- **Exercise aim**
What you return must be the full data, repeated verbatim, with no pictures in it.
··· Data for this task ···
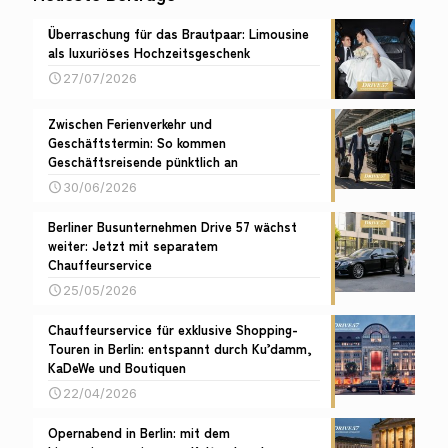
Überraschung für das Brautpaar: Limousine
als luxuriöses Hochzeitsgeschenk
27/07/2026
Zwischen Ferienverkehr und
Geschäftstermin: So kommen
Geschäftsreisende pünktlich an
30/06/2026
Berliner Busunternehmen Drive 57 wächst
weiter: Jetzt mit separatem
Chauffeurservice
25/05/2026
Chauffeurservice für exklusive Shopping-
Touren in Berlin: entspannt durch Ku’damm,
KaDeWe und Boutiquen
22/04/2026
Opernabend in Berlin: mit dem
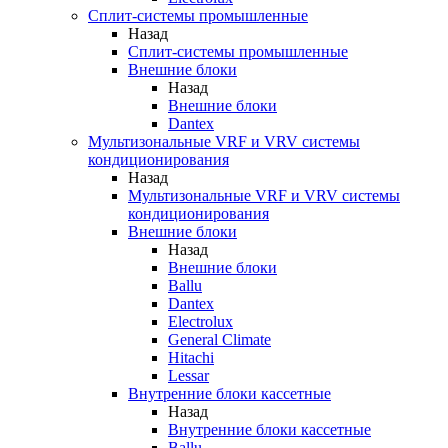
Сплит-системы промышленные
Назад
Сплит-системы промышленные
Внешние блоки
Назад
Внешние блоки
Dantex
Мультизональные VRF и VRV системы
кондиционирования
Назад
Мультизональные VRF и VRV системы
кондиционирования
Внешние блоки
Назад
Внешние блоки
Ballu
Dantex
Electrolux
General Climate
Hitachi
Lessar
Внутренние блоки кассетные
Назад
Внутренние блоки кассетные
Ballu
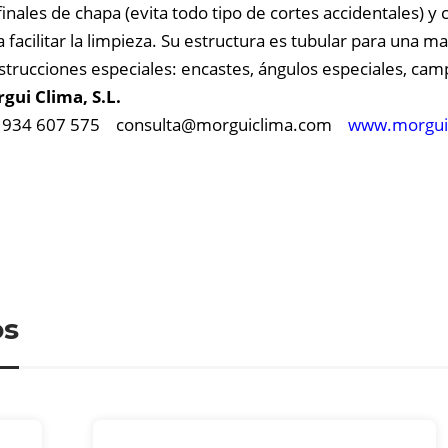
 finales de chapa (evita todo tipo de cortes accidentales) y
a facilitar la limpieza. Su estructura es tubular para una 
strucciones especiales: encastes, ángulos especiales, c
gui Clima, S.L.
. 934 607 575
consulta@
morguiclima.com
www.morgui
os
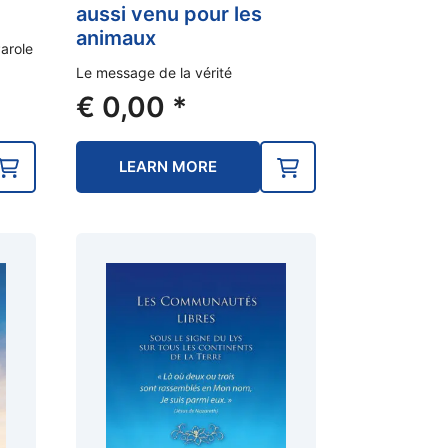
aussi venu pour les
animaux
Parole
Le message de la vérité
€
0,00
*
LEARN MORE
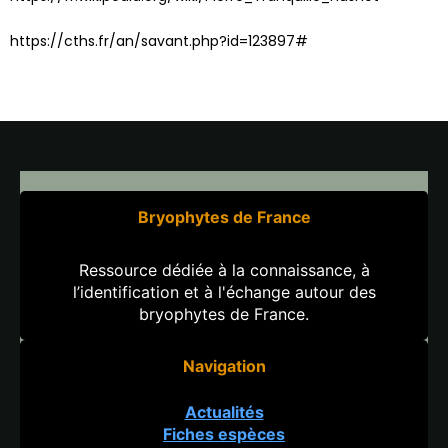
https://cths.fr/an/savant.php?id=123897#
Bryophytes de France
Ressource dédiée à la connaissance, à
l’identification et à l'échange autour des
bryophytes de France.
Navigation
Actualités
Fiches espèces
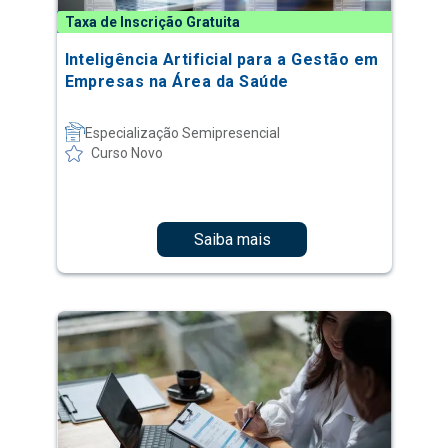
Taxa de Inscrição Gratuita
Inteligência Artificial para a Gestão em
Empresas na Área da Saúde
Especialização Semipresencial
Curso Novo
Saiba mais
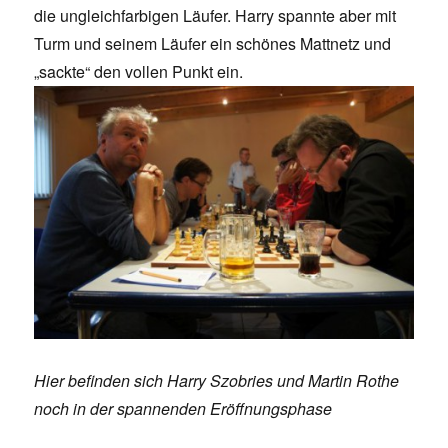
die ungleichfarbigen Läufer. Harry spannte aber mit
Turm und seinem Läufer ein schönes Mattnetz und
„sackte“ den vollen Punkt ein.
Hier befinden sich Harry Szobries und Martin Rothe
noch in der spannenden Eröffnungsphase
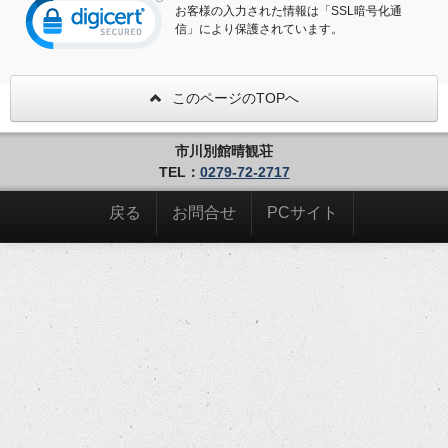
お客様の入力された情報は「SSL暗号化通
信」により保護されています。
このページのTOPへ
市川別館晴観荘
TEL：
0279-72-2717
戻る
お問合せ
PCサイト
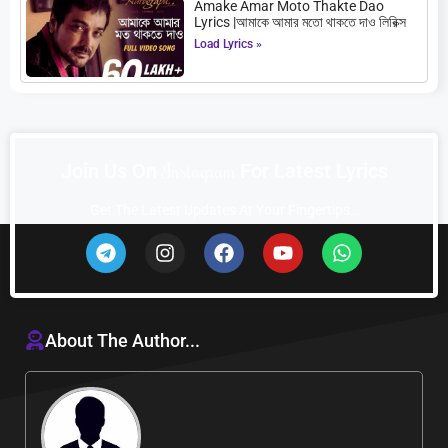
Amake Amar Moto Thakte Dao
Lyrics |আমাকে আমার মতো থাকতে দাও লিরিক্স
Load Lyrics »
I
n
s
t
a
g
r
a
m
Join Us On
For Latest Lyrics
Get The Latest Updates At Your Fingertips…
About The Author...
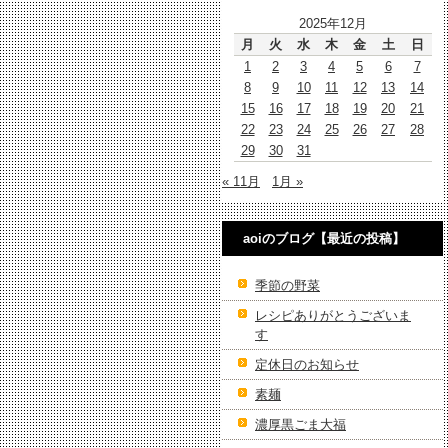
2025年12月
月
火
水
木
金
土
日
1
2
3
4
5
6
7
8
9
10
11
12
13
14
15
16
17
18
19
20
21
22
23
24
25
26
27
28
29
30
31
« 11月
1月 »
aoiのブログ【最近の投稿】
季節の野菜
レシピありがとうございま
す
定休日のお知らせ
素麺
濃厚黒ごま大福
···
- **Completed task**
Überraschung für das Brautpaar: Limousine
als luxuriöses Hochzeitsgeschenk
27/07/2026
Zwischen Ferienverkehr und
Geschäftstermin: So kommen
Geschäftsreisende pünktlich an
30/06/2026
Berliner Busunternehmen Drive 57 wächst
weiter: Jetzt mit separatem
Chauffeurservice
25/05/2026
Chauffeurservice für exklusive Shopping-
Touren in Berlin: entspannt durch Ku’damm,
KaDeWe und Boutiquen
22/04/2026
Opernabend in Berlin: mit dem
Сплит-системы промышленные
Назад
Сплит-системы промышленные
Внешние блоки
Назад
Внешние блоки
Dantex
Мультизональные VRF и VRV системы
кондиционирования
Назад
Мультизональные VRF и VRV системы
кондиционирования
Внешние блоки
Назад
Внешние блоки
Ballu
Dantex
Electrolux
General Climate
Hitachi
Lessar
Внутренние блоки кассетные
Назад
Внутренние блоки кассетные
Ballu
 finales de chapa (evita todo tipo de cortes accidentales) y
a facilitar la limpieza. Su estructura es tubular para una 
strucciones especiales: encastes, ángulos especiales, c
gui Clima, S.L.
. 934 607 575
consulta@
morguiclima.com
www.morgui
os
aussi venu pour les
animaux
Parole
Le message de la vérité
€
0,00
*
LEARN MORE
https://cths.fr/an/savant.php?id=123897#
Bryophytes de France
Ressource dédiée à la connaissance, à
l’identification et à l'échange autour des
bryophytes de France.
Navigation
Actualités
Fiches espèces
Taxa de Inscrição Gratuita
Inteligência Artificial para a Gestão em
Empresas na Área da Saúde
Especialização Semipresencial
Curso Novo
Saiba mais
die ungleichfarbigen Läufer. Harry spannte aber mit
Turm und seinem Läufer ein schönes Mattnetz und
„sackte“ den vollen Punkt ein.
Hier befinden sich Harry Szobries und Martin Rothe
noch in der spannenden Eröffnungsphase
お客様の入力された情報は「SSL暗号化通
信」により保護されています。
このページのTOPへ
市川別館晴観荘
TEL：
0279-72-2717
戻る
お問合せ
PCサイト
Amake Amar Moto Thakte Dao
Lyrics |আমাকে আমার মতো থাকতে দাও লিরিক্স
Load Lyrics »
I
n
s
t
a
g
r
a
m
Join Us On
For Latest Lyrics
Get The Latest Updates At Your Fingertips…
About The Author...
2025年12月
月
火
水
木
金
土
日
1
2
3
4
5
6
7
8
9
10
11
12
13
14
15
16
17
18
19
20
21
22
23
24
25
26
27
28
29
30
31
« 11月
1月 »
aoiのブログ【最近の投稿】
季節の野菜
レシピありがとうございま
す
定休日のお知らせ
素麺
濃厚黒ごま大福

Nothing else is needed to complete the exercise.